§ THE PROBLEM
Below are lines of data; restate word for word those running from the line containing "Da in der Realität" to the line containing "Eine grosse Erwartungshaltung war auch vo", inclusive, and no others.

§ MATERIAL SUPPLIED
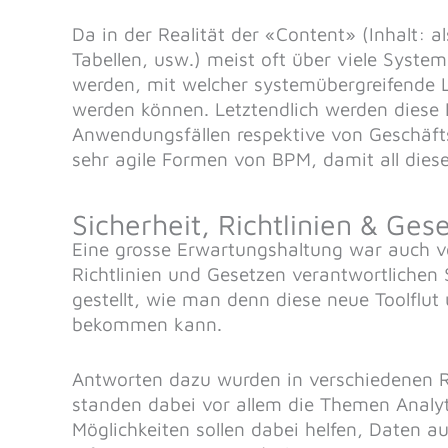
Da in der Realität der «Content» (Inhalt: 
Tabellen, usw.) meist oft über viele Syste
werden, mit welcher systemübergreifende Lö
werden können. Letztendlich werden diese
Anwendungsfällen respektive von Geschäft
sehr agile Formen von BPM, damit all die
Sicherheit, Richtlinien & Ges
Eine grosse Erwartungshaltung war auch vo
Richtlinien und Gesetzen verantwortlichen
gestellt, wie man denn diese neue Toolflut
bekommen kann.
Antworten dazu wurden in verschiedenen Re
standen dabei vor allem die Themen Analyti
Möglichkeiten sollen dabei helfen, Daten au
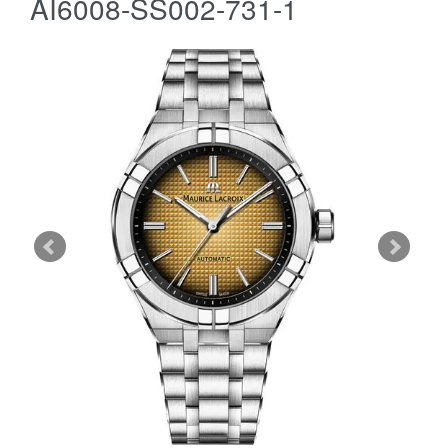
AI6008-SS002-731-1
==
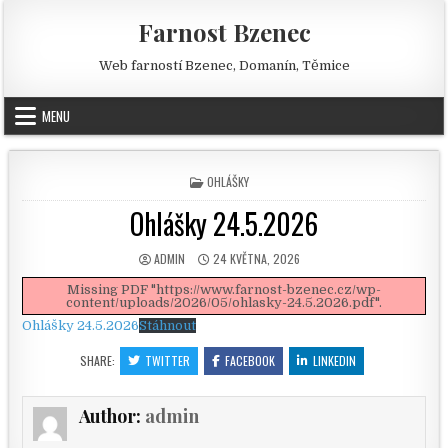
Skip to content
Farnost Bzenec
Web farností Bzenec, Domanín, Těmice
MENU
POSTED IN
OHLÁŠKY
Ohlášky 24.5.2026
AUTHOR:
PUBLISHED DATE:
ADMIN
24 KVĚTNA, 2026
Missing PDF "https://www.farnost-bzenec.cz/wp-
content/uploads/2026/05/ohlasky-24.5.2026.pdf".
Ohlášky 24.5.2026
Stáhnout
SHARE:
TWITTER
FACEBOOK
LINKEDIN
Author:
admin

§ EXPECTED ANSWER
Da in der Realität der «Content» (Inhalt: 
Tabellen, usw.) meist oft über viele Syste
werden, mit welcher systemübergreifende Lö
werden können. Letztendlich werden diese
Anwendungsfällen respektive von Geschäft
sehr agile Formen von BPM, damit all die
Sicherheit, Richtlinien & Ges
Eine grosse Erwartungshaltung war auch vo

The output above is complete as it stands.